Il n’aura échappé à personne que, depuis une douzaine d’années, les super-héros opèrent un retour en force sur tous les écrans. On s’en étonne d’autant moins que nous vivons une époque où le besoin de rêves ainsi que de ces héros qui les portent se fait cruellement sentir. Il vaut d’ailleurs de rappeler que le tout premier super-héros de l’industrie du comic book, Superman, apparut à une époque de troubles économiques, sociaux et politiques assez comparable à celle que nous connaissons, et qui se caractérisait par une prise de conscience collective des limites de l’idéologie libérale – car cette itération du surhomme que représente le super-héros, en tant qu’individu supérieur, et puisqu’il ne joue pas selon les règles de la parfaite égalité des chances indispensable au succès du libéralisme, s’affirme au fond comme une contestation de ce dernier (1).

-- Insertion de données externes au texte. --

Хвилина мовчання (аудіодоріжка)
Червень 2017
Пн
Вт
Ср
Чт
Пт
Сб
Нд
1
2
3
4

Bien sûr, la notion de surhomme plonge ses racines bien plus loin. Elle remonte au moins aux mythologies antiques où des humains et des dieux frayaient pour enfanter des plus qu’humains mais moins que des dieux (2) et où des héros morts dans la gloire atteignaient le statut de divinités auxquelles on pouvait demander leur force à travers la prière (3). Mais au contraire des super-héros, ces surhommes et demi-dieux, par leur appartenance à une croyance d’ordre religieuse, participaient à une représentation du monde – pour cette raison, je pense que le terme de « mythologie » correspond mal aux univers de super-héros et lui préfère celui de « cosmogonie ». Pourtant, les super-héros partagent avec les figures mythologiques d’antan qu’ils reflètent ce thème universel du désir de puissance qu’on retrouve dans toutes les cultures, et en particulier celui de l’invincibilité auquel cette branche de la narration graphique se trouve limitée presque entièrement (4).

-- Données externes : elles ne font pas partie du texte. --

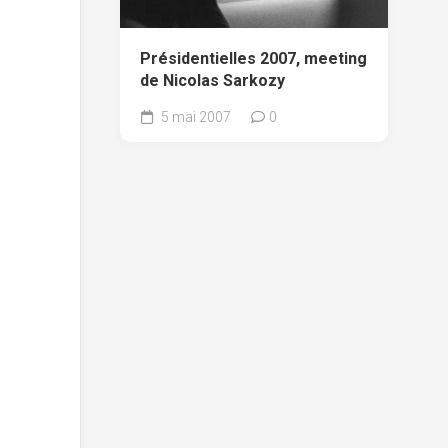
Présidentielles 2007, meeting
de Nicolas Sarkozy
5 mai 2007
0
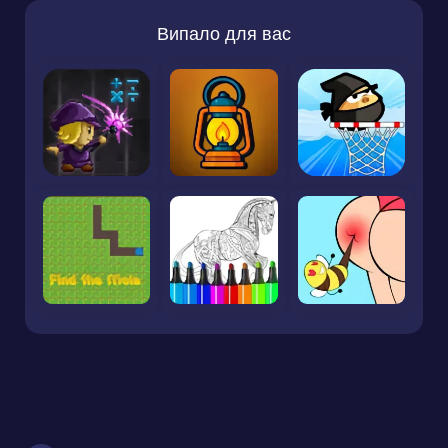
Випало для вас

Une autre différence tient dans ce que les super-héros, pas toujours mais souvent, relèvent des fantasmes techno-scientifiques de la science-fiction, c’est-à-dire d’une volonté de rationaliser le monde, de lui donner des contours concrets qui rentrent dans le domaine de l’explicable ou en tous cas du plausible. Au moins en apparence, car en tant que genre populaire destiné dans l’écrasante majorité des cas à un public peu exigeant, les récits de super-héros ne présentent que très rarement un fond vraiment cartésien, dans tous les sens du terme, que ce soit sur le plan des sciences physiques ou sur celui des sciences sociales – au contraire des mythologies qui reflétaient une représentation erronée du monde, les super-héros relèvent plus de l’escroquerie intellectuelle, ou assimilé. Pendant longtemps, dans ce monde à l’équilibre détruit par une autre guerre, l’atome se vit utilisé dans ce but, donner des capacités surhumaines à un simple humain, par exemple à travers une forme pour le moins simplifiée, voire idéalisée car bien peu souvent viable en réalité, de mutation ; d’autres procédés supposés capables de modifier l’humain, comme des facteurs polluants ou bien la manipulation génétique, parmi d’autres, relèvent au fond du même subterfuge : une science présentée comme nocive, au moins implicitement, provoque l’avènement de celui ou celle capable de remplacer l’Homme (5), illustrant par là même cette peur nouvelle issue de la compréhension que nos civilisations sont mortelles.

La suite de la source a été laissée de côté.